Dans l’univers des voitures de collection françaises, peu de modèles suscitent autant de passion que la renault fuego. Ce coupé sportif au design audacieux a su conquérir les amateurs d’automobiles grâce à sa silhouette incomparable et ses innovations techniques. Aujourd’hui encore, ce véhicule représente une opportunité accessible pour les collectionneurs en quête d’originalité et de caractère, avec des tarifs attractifs sur le marché de l’occasion.
En bref
- Coupé 4 places produit entre 1980 et 1986 en France, avec plus de 265 000 exemplaires fabriqués
- Large gamme de motorisations de 64 à 132 chevaux, dont une version Turbo essence atteignant 200 km/h
- Première voiture au monde équipée d’une télécommande sans clé dès 1982
- Prix d’occasion accessibles : de 2 000 € pour les versions de base à 8 000 € pour la Turbo essence
- Attention particulière à porter sur la rouille, notamment sous les arches avant et sur les ailes
La Renault Fuego est un coupé 4 places lancé en 1980 pour remplacer les Renault 15 et 17. Cette voiture se distingue par son design moderne avec un hayon vitré en bulle et des performances variant de 158 à 200 km/h selon les versions. Produite entre 1980 et 1986 en France, elle a totalisé 265 367 exemplaires et continue de séduire les amateurs de voitures d’occasion grâce à sa ligne unique et son agrément de conduite.

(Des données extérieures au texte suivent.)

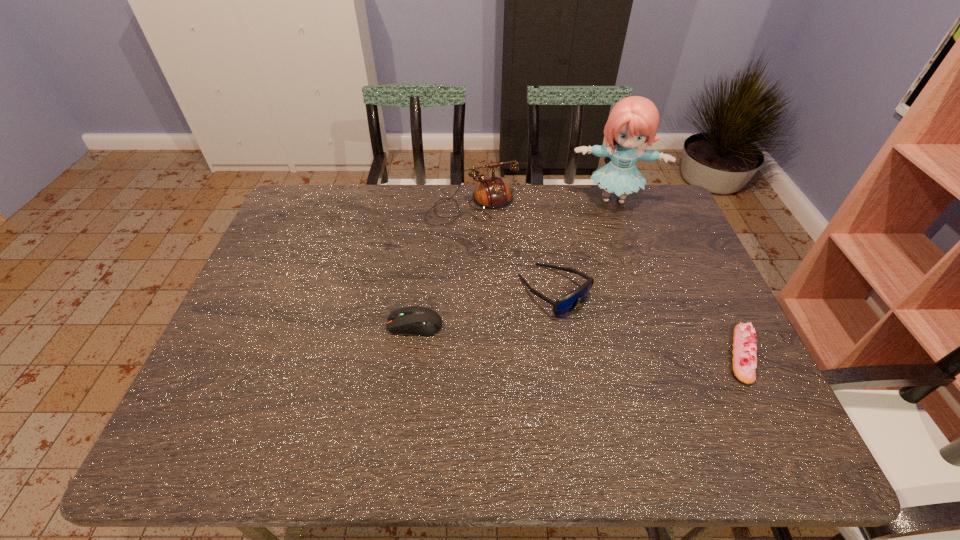 In the image, there is a desktop. Where is `free region at the near right corner`? This screenshot has height=540, width=960. free region at the near right corner is located at coordinates (753, 389).

Identify the location of empty location between the tallest object and the fourth shortest object. (543, 202).

At what (x,y) coordinates should I click in order to perform the action: click on blank region between the third tallest object and the computer equipment. Please return your answer as a coordinate pair (x, y). The height and width of the screenshot is (540, 960). Looking at the image, I should click on (485, 307).

Identify the location of free spot between the third shortest object and the fourth shortest object. (514, 248).

Find the location of `unoccupied position between the eclair and the second tallest object`. unoccupied position between the eclair and the second tallest object is located at coordinates (608, 280).

I want to click on vacant space in between the fourth shortest object and the computer equipment, so click(x=444, y=265).

Locate an element on the screen. The height and width of the screenshot is (540, 960). empty location between the telephone and the eclair is located at coordinates (608, 280).

The image size is (960, 540). Find the location of `free spot between the tallest object and the computer equipment`. free spot between the tallest object and the computer equipment is located at coordinates (515, 262).

At what (x,y) coordinates should I click in order to perform the action: click on vacant area between the telephone and the doll. Please return your answer as a coordinate pair (x, y). The width and height of the screenshot is (960, 540). Looking at the image, I should click on (543, 202).

Identify the location of vacant point located between the sunglasses and the computer equipment. This screenshot has width=960, height=540. (485, 307). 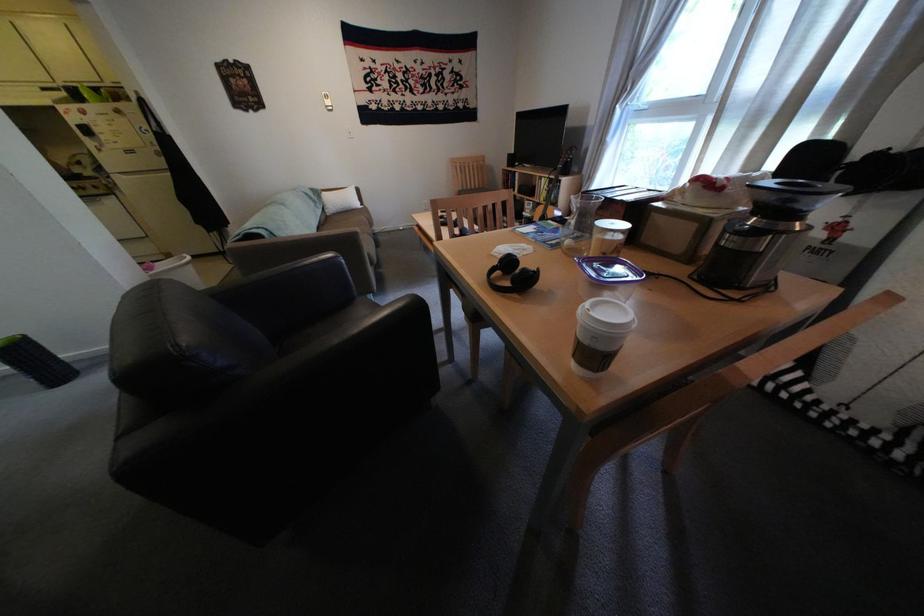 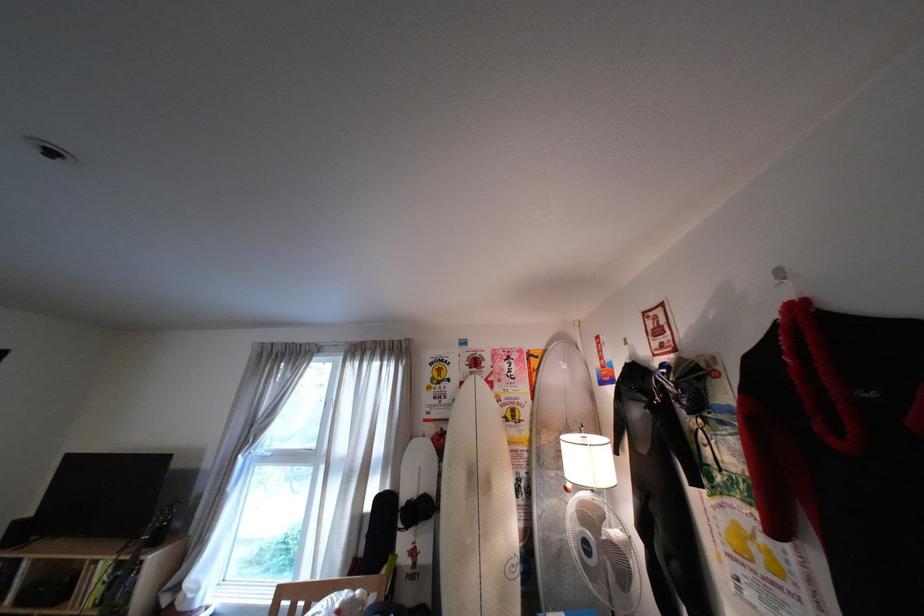 First-person continuous shooting, in which direction is the camera rotating?

The rotation direction of the camera is right-up. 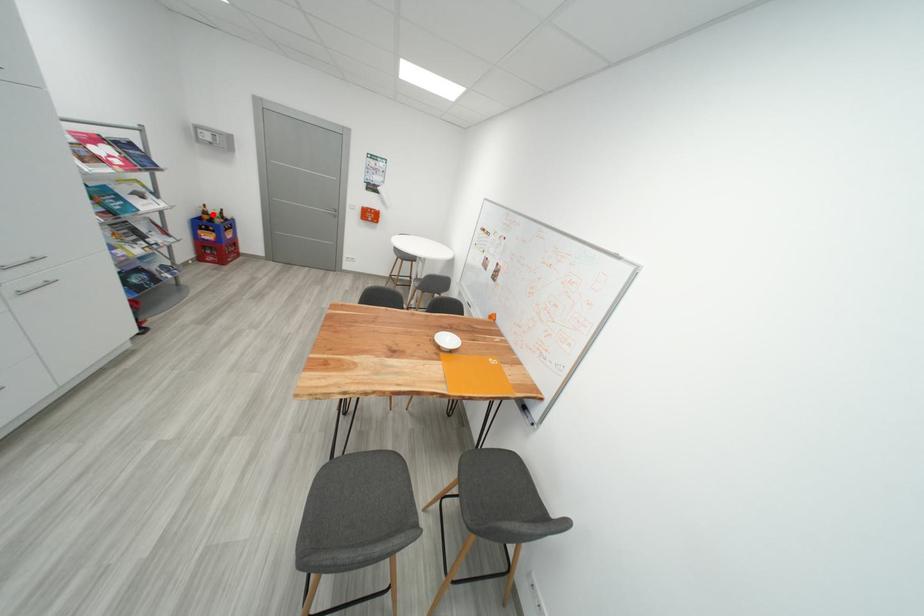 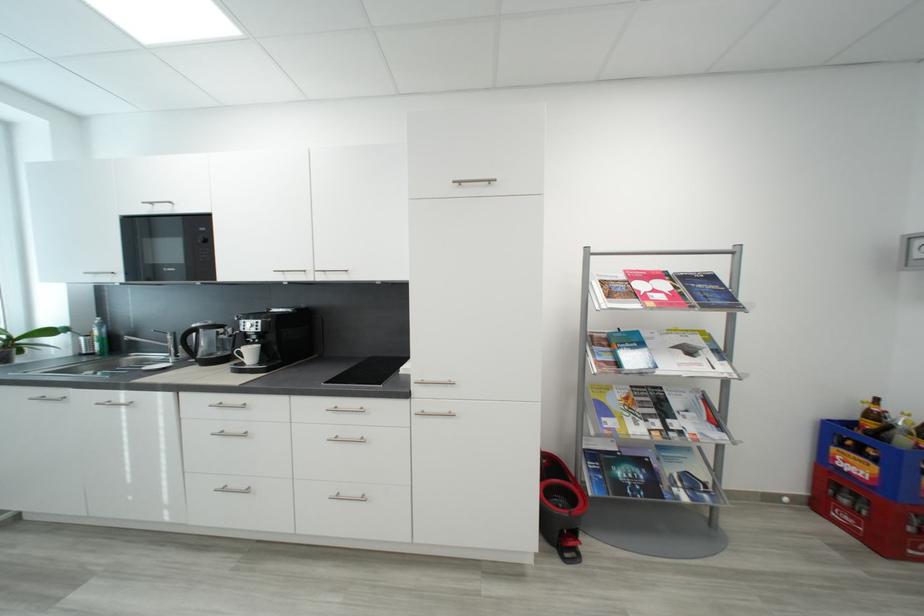 Find the pixel in the second image that matches the highlighted location in the first image.

(881, 418) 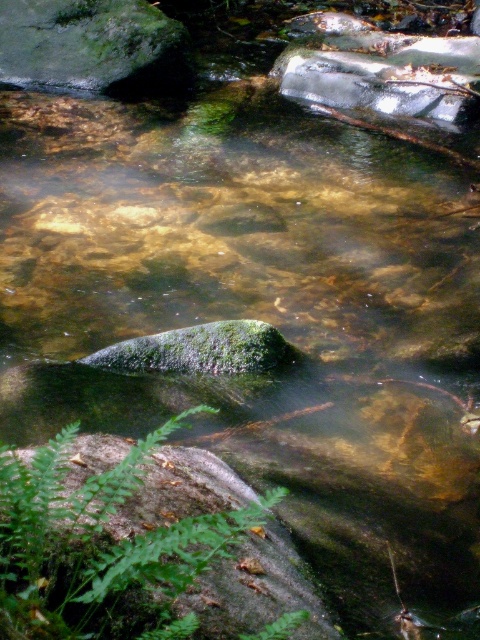 Question: Can you confirm if green fuzzy fern at lower left is positioned above green mossy rock at upper left?

Choices:
 (A) no
 (B) yes

Answer: (A)

Question: Which object appears closest to the camera in this image?

Choices:
 (A) green mossy rock at upper left
 (B) green fuzzy fern at lower left

Answer: (B)

Question: Is green fuzzy fern at lower left to the left of green mossy rock at upper left from the viewer's perspective?

Choices:
 (A) yes
 (B) no

Answer: (B)

Question: From the image, what is the correct spatial relationship of green fuzzy fern at lower left in relation to green mossy rock at upper left?

Choices:
 (A) above
 (B) below

Answer: (B)

Question: Among these points, which one is farthest from the camera?

Choices:
 (A) (96, 534)
 (B) (33, 44)

Answer: (B) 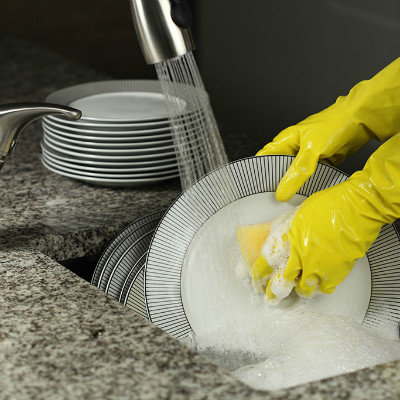 What are the coordinates of `water in sink` in the screenshot? It's located at (217, 359).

Historique et développement de la Renault Fuego
Les premières esquisses de la Renault Fuego remontent à 1976, au sein du centre Style Renault. Michel Jardin dessine les lignes principales sous la direction de Robert Opron. L’objectif était clair : créer un coupé moderne capable de remplacer les vieillissantes Renault 15 et 17.
Le projet mise sur la rationalisation des coûts en partageant sa base technique avec la Renault 18. La plate-forme provient même du break Renault 18, tandis que le train avant à déport négatif est emprunté à la Renault 20 diesel. Cette architecture en traction avec moteur longitudinal et essieu arrière rigide permet de maîtriser les dépenses de développement.
La Fuego est présentée officiellement au Salon de Genève en mars 1980. Son aérodynamique affiche un coefficient de traînée de 0,34, une valeur honorable pour l’époque. Le hayon entièrement vitré en forme de bulle et la bande noire latérale à cannelures deviennent rapidement sa signature visuelle.
La production démarre à Maubeuge en octobre 1979 et se poursuit jusqu’en juin 1985. Les derniers stocks s’écoulent en Europe jusqu’en 1987. En Argentine, la fabrication débute en 1982 et perdure jusqu’en 1992, totalisant 19 352 unités locales.
Un restylage intervient au millésime 1984 avec une nouvelle calandre, des pare-chocs modifiés et un tableau de bord « visière » inédit. Cette phase 2 marque aussi l’arrivée de la version Turbo essence. La Fuego restera sans successeur direct jusqu’à la Mégane Coupé en 1995.
Parmi les innovations marquantes, la Fuego devient la première voiture au monde équipée d’une télécommande sans clé avec centralisation. Ce système baptisé PLIP en Europe apparaît dès octobre 1982 pour l’année-modèle 1983.
Caractéristiques techniques de la Renault Fuego
Ce coupé 3 portes affiche des dimensions compactes avec 4 358 mm de longueur, 1 692 mm de largeur et 1 315 mm de hauteur. Son empattement de 2 438 mm offre un bon compromis entre habitabilité et dynamisme. Le volume de coffre atteint 373 dm³, extensible grâce à une banquette rabattable en deux parties.
La masse à vide oscille entre 1 010 et 1 165 kg selon les versions. La transmission en traction s’accompagne de boîtes manuelles à 4 ou 5 rapports, avec une option automatique 3 rapports sur certaines déclinaisons. Les suspensions associent des roues indépendantes à l’avant et un essieu rigide à l’arrière.
La direction à crémaillère assure un pilotage précis. Côté freinage, les versions de base reçoivent des disques à l’avant et des tambours à l’arrière. La GTX bénéficie d’une assistance tandis que la Turbo essence monte des freins à disque aux quatre roues pour mieux gérer sa puissance accrue.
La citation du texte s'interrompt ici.